The cheaper, high-quality iron ore would offer alternative competitive pricing to downstream end-users in South Africa, the IDC said, and would add substantial value to locally sourced raw materials.

Malinga said the Finesmelt beneficiation technology was attractive because it fitted perfectly with the IDC’s mandate to promote innovation in South African industry as well as entrepreneurial development.

The first project, in Nigel, is expected to produce 48 000 tons of hot-briquetted iron and 24 000 tons of ferrochrome yearly. The larger-scale production plant in the Northern Cape will have a minimum capacity of 500 000 tons of iron units per year.

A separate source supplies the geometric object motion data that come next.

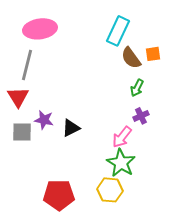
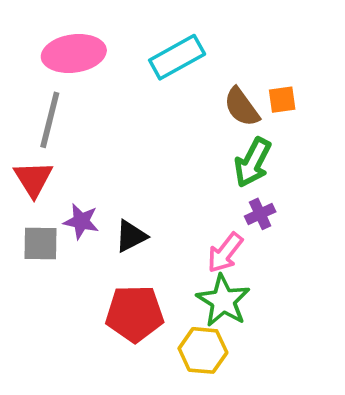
cyan rectangle: (118, 31) -> (177, 57), moved, turned 36
green arrow: (137, 88) -> (253, 162), size x1.5
red pentagon: (59, 195) -> (135, 314), moved

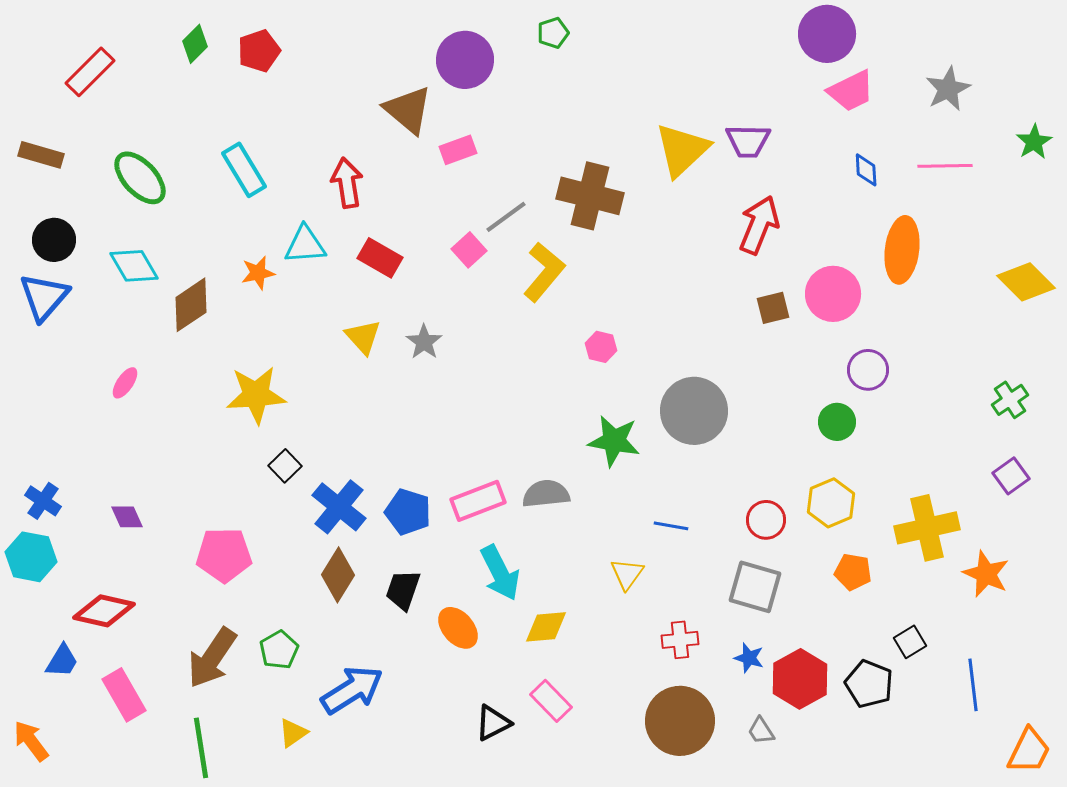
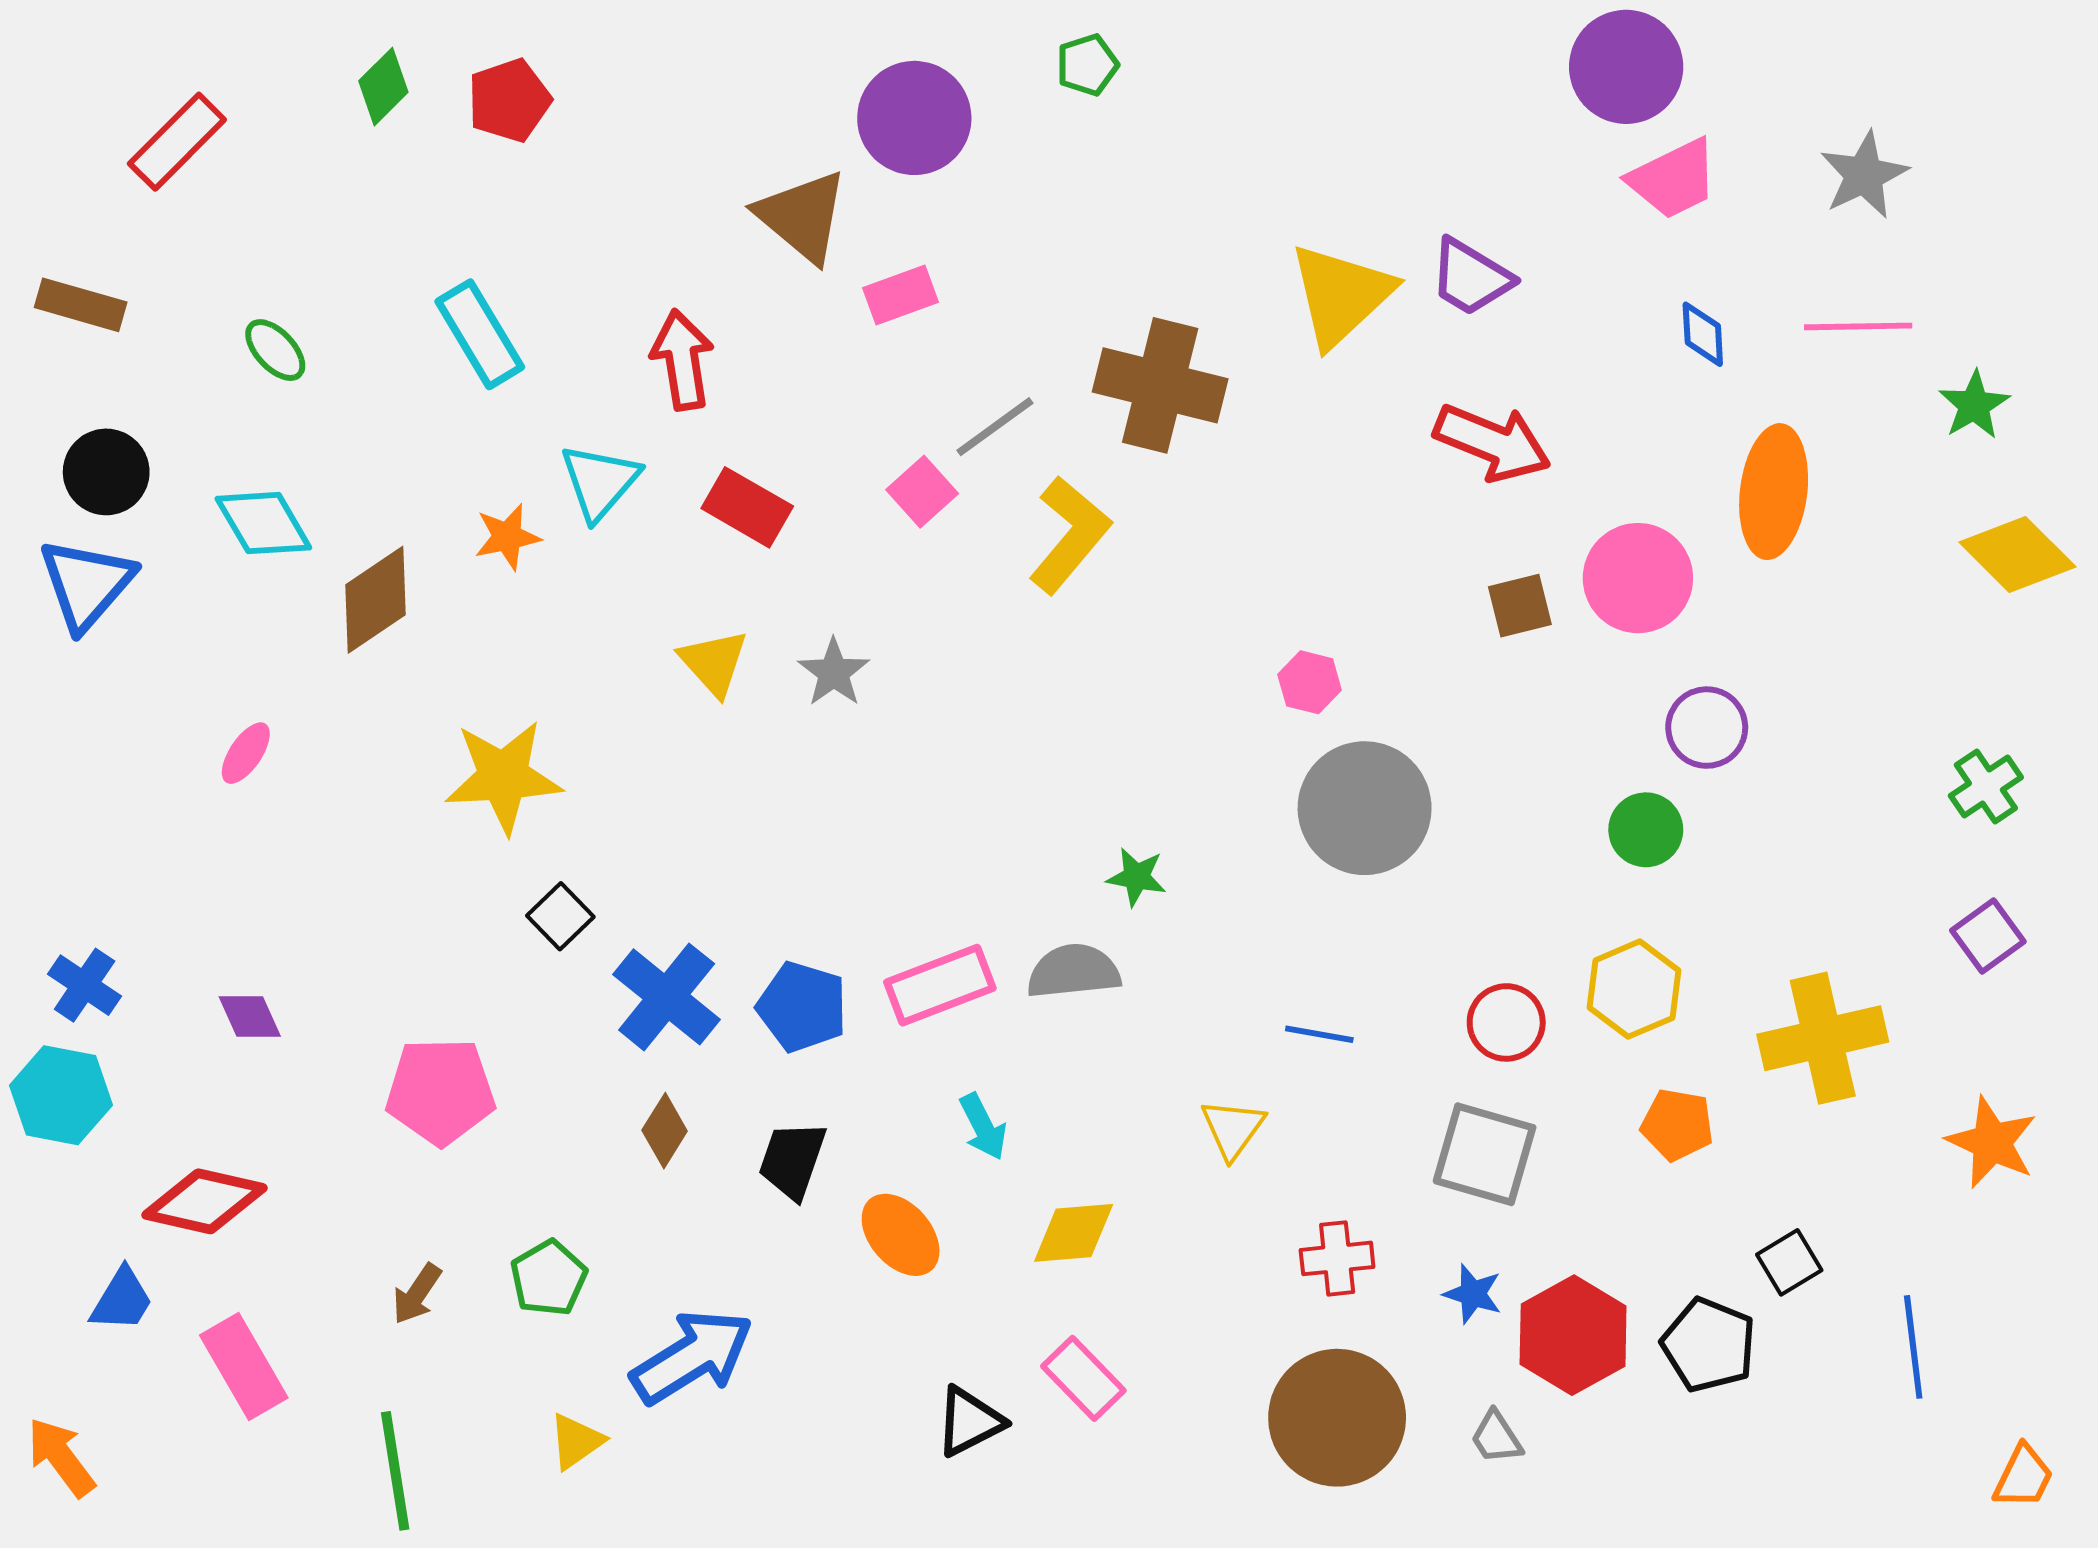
purple trapezoid: (748, 141) -> (1471, 277), turned 30
green star: (1034, 142) -> (1974, 405), moved
green ellipse: (140, 178) -> (275, 350), size x0.6
red arrow: (759, 225) -> (1492, 442), turned 90
cyan triangle: (305, 245) -> (600, 482), turned -45
pink hexagon: (601, 347) -> (1310, 682), moved
green star: (614, 441) -> (1137, 877), moved, size x0.6
cyan arrow: (500, 573) -> (983, 1127), size x0.6
orange star: (986, 574) -> (1992, 1142), moved
brown diamond: (338, 575) -> (665, 1131), size x0.7
brown arrow: (212, 658) -> (417, 1294), size x0.5
orange trapezoid: (1029, 751) -> (2023, 1477), size x0.7

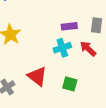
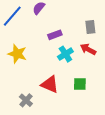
purple rectangle: (69, 26) -> (55, 35), moved

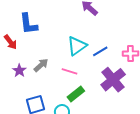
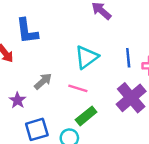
blue line: (100, 51) -> (128, 58), moved, turned -63
purple star: (19, 71) -> (18, 100), moved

The uniqueness of the Finesmelt process, which took four years to develop, is that it produces high-quality iron from low-grade superfine iron ore and non-coking coal, and does so in a manner described as environmentally friendly, said IMBS chief executive John Beachy Head.

Apart from promoting black economic empowerment – the iron-producing projects will prove highly beneficial to smaller players in the market – the two IMBS projects are expected to create around 1 800 jobs.

Eventually, said Malinga, a steel mill is envisaged to come on stream in eight years’ time – at a cost of R2.8-billion. The mill will produce three million tons of steel in a project that will be of strategic importance for the country.

“With the growth of electric arc furnaces and the current high price of scrap [iron], supply of alternative iron units is critical if we are to grow a competitive steel industry in South Africa,” Beachy Head said.

He said the Finesmelt process is able to deliver iron units at 33% below average costs, and intends becoming the largest producer of high-quality iron feedstock to the steel industry.

Beach Head pointed out that there are millions of tons of the low-grade superfine iron ore by-product lying in disused heaps around the world, all of which could be turned into high-grade iron briquettes using the company’s technology.

He added that creating the high-quality iron produced a lot of energy, and as such the company was looking at co-generation of electricity, which was in line with recent calls by the government for heavy industry to engage in co-generation.